### TASK TO COMPLETE
Give back exactly the lines of the entries below from the line with "Southwark News review" to the line with "Recent changes", inclusive, and only those.

· · · · ·

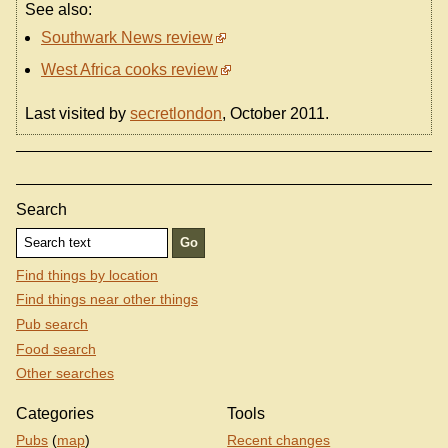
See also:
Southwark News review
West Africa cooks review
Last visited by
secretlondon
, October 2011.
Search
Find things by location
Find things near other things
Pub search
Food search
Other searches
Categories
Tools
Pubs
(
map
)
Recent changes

· · · · ·

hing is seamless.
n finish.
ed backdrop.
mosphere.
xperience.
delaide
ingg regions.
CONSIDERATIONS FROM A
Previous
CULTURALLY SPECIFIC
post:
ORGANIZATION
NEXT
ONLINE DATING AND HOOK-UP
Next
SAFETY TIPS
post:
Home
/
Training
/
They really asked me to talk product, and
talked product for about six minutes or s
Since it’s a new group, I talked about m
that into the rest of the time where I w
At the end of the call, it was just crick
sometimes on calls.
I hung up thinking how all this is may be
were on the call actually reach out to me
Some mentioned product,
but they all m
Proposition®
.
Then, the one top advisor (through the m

· · · · ·

### TASK SOLUTION
Southwark News review
West Africa cooks review
Last visited by
secretlondon
, October 2011.
Search
Find things by location
Find things near other things
Pub search
Food search
Other searches
Categories
Tools
Pubs
(
map
)
Recent changes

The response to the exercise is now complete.